◆ **Brief**
Scan the records that follow, and whenever a line has the word "olakšava", copy it.

[Start of section]

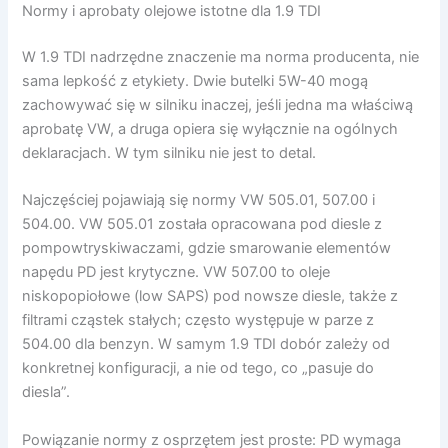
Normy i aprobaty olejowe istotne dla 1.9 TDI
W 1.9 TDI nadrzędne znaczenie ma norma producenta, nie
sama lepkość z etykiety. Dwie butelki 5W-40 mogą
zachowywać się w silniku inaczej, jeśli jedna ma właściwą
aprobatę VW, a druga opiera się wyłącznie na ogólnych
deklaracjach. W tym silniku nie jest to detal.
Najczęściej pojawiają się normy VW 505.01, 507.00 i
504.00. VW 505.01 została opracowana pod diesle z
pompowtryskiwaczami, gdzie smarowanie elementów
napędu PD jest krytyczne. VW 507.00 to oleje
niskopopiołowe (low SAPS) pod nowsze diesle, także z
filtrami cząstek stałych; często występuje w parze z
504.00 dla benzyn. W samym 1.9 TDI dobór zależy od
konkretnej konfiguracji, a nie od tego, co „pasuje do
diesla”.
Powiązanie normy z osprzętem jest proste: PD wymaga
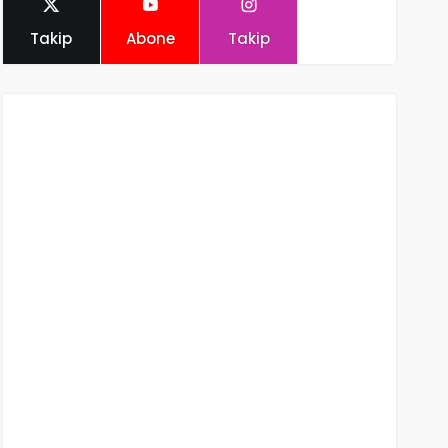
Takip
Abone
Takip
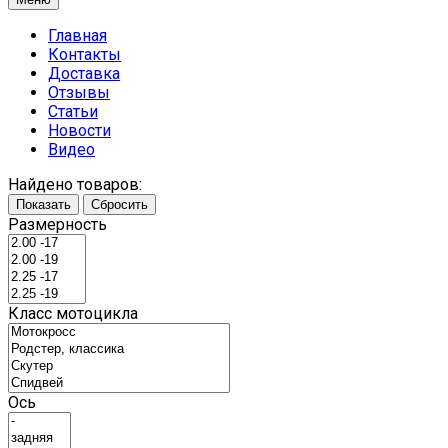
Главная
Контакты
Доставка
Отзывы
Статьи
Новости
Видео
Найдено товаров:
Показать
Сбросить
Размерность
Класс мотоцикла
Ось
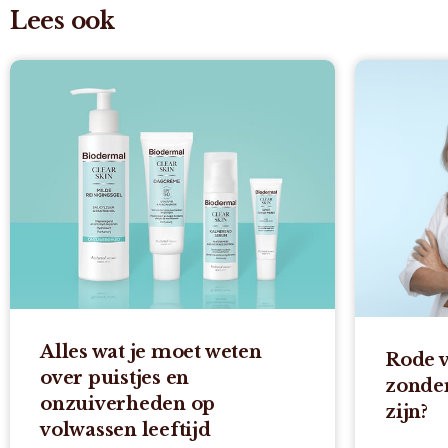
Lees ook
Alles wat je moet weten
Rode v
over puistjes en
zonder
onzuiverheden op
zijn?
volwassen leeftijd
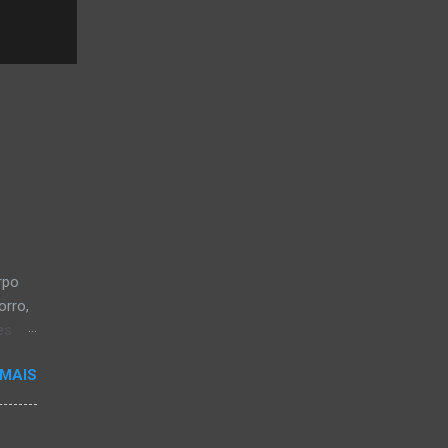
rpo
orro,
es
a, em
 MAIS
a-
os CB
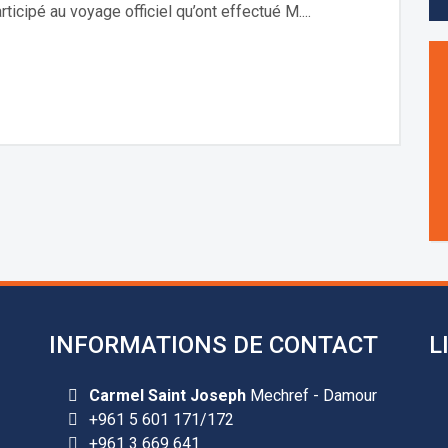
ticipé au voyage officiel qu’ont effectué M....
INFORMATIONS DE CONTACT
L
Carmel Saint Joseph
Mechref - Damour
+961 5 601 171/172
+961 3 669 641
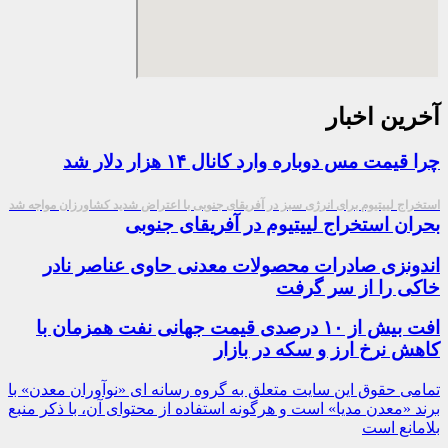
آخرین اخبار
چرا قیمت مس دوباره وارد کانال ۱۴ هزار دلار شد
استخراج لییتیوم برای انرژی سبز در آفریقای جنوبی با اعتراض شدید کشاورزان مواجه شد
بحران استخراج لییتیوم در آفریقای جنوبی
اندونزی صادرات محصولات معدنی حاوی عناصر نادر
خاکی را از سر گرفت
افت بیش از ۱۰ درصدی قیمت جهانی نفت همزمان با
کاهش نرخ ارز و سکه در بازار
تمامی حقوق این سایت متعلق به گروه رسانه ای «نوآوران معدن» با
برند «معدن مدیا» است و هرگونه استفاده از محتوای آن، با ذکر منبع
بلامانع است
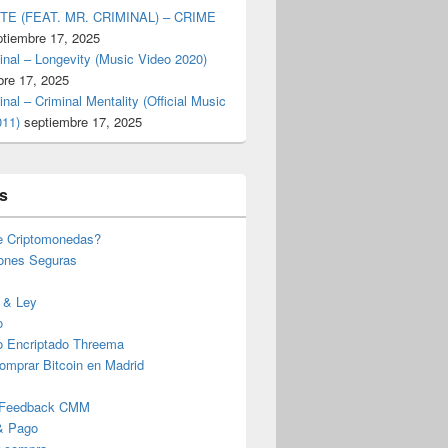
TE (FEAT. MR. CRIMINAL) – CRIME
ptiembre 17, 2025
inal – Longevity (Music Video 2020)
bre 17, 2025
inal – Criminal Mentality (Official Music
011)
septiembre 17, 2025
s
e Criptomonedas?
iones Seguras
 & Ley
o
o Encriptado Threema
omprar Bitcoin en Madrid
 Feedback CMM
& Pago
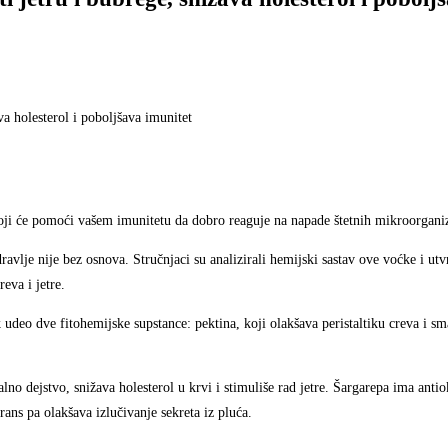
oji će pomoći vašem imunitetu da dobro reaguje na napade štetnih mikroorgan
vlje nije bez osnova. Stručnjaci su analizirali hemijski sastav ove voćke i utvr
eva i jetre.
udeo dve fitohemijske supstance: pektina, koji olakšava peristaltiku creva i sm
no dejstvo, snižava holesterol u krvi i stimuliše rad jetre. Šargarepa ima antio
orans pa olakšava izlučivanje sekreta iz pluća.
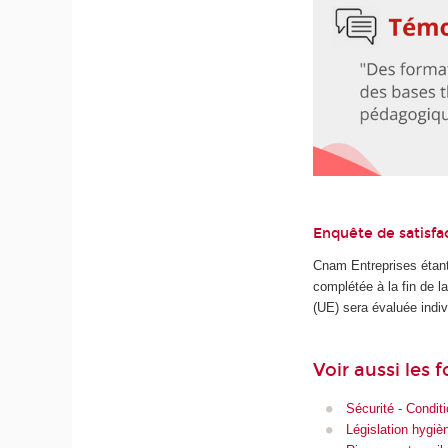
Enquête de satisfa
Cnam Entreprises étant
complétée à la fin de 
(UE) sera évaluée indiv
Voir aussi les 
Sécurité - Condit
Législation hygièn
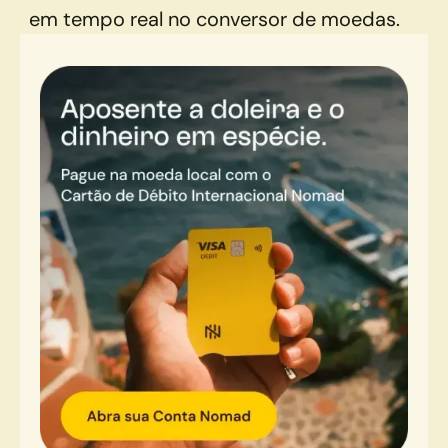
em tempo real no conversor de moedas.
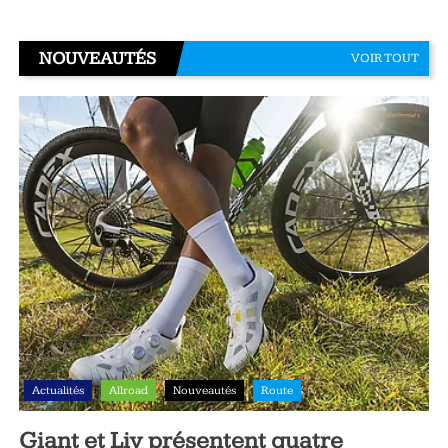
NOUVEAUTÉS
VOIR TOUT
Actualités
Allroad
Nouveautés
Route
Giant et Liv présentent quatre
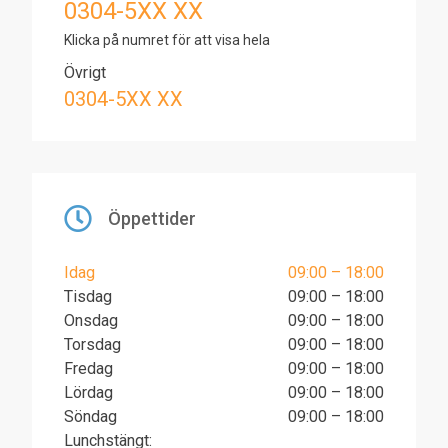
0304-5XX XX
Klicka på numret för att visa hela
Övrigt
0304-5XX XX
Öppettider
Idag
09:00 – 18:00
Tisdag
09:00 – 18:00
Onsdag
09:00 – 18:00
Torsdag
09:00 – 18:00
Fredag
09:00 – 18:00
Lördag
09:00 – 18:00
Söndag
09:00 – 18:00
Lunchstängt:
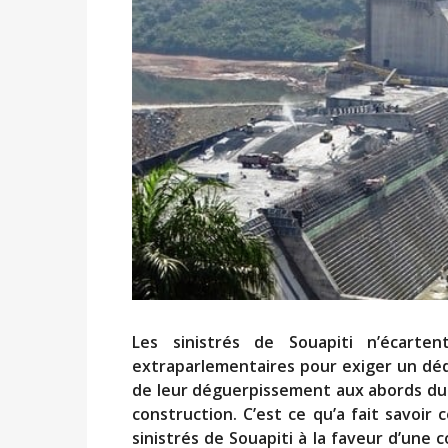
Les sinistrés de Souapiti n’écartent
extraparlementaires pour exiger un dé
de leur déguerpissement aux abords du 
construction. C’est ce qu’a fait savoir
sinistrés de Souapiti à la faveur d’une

[End of section]
[Start of section]

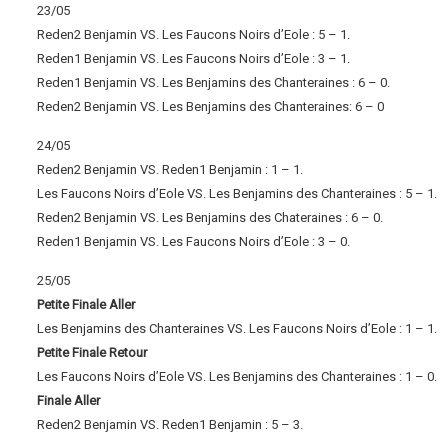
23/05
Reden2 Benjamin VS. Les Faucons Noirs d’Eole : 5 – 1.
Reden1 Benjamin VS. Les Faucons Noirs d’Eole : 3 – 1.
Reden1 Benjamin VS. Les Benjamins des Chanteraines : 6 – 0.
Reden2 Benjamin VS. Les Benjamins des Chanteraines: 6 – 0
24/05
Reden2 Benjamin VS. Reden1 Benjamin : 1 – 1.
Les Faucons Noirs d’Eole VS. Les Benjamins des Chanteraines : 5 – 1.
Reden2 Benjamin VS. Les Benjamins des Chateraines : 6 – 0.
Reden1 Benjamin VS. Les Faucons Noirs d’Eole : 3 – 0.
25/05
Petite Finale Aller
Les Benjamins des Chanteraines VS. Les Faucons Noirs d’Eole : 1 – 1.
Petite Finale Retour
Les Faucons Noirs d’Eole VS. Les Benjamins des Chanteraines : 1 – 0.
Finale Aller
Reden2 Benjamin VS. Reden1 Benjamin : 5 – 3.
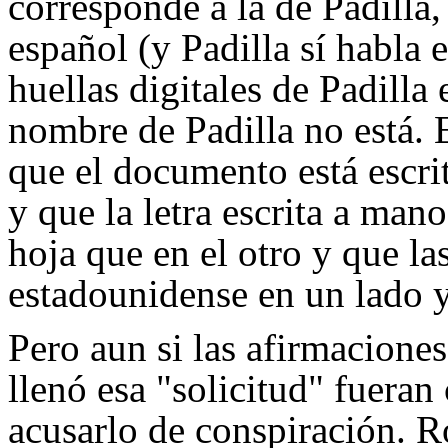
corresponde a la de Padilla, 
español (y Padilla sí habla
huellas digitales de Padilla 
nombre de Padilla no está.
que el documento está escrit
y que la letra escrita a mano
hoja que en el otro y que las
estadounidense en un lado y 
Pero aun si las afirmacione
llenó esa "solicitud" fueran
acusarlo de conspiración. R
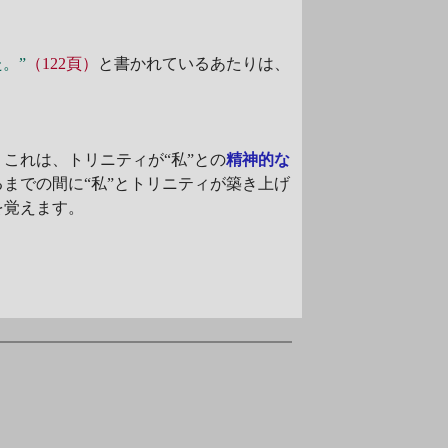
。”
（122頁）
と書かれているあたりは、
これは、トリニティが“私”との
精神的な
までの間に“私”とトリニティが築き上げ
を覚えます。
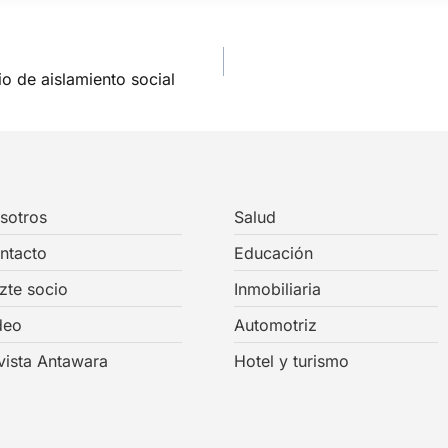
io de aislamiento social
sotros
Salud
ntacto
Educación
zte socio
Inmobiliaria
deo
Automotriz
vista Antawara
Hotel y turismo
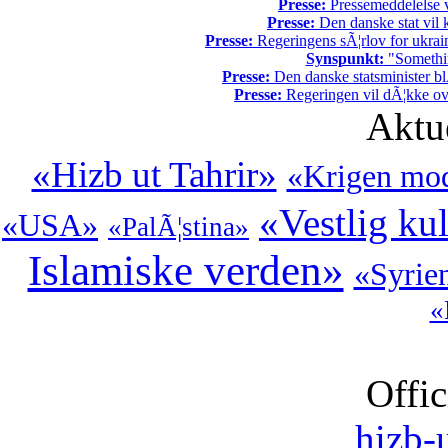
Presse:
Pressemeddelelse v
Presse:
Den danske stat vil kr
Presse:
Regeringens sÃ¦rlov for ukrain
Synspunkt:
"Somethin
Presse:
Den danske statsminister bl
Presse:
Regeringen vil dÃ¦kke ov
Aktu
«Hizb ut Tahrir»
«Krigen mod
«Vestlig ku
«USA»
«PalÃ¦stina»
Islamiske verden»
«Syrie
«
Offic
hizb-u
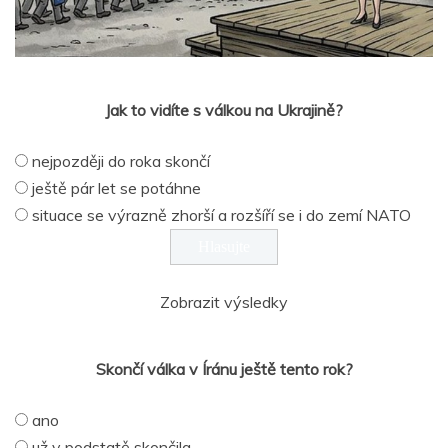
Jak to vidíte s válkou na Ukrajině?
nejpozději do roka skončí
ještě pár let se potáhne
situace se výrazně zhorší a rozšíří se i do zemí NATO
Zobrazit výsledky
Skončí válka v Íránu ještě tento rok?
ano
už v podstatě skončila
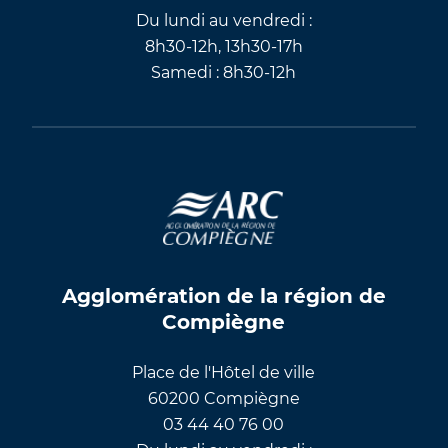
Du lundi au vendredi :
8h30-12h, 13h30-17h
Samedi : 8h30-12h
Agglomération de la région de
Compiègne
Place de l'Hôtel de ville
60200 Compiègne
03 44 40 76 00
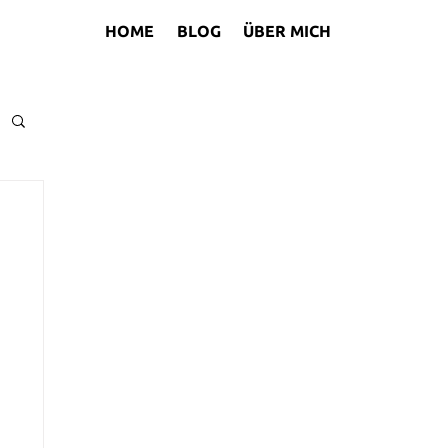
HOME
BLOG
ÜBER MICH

[End of section]

◆ **Output below**
udeo dve fitohemijske supstance: pektina, koji olakšava peristaltiku creva i sm
orans pa olakšava izlučivanje sekreta iz pluća.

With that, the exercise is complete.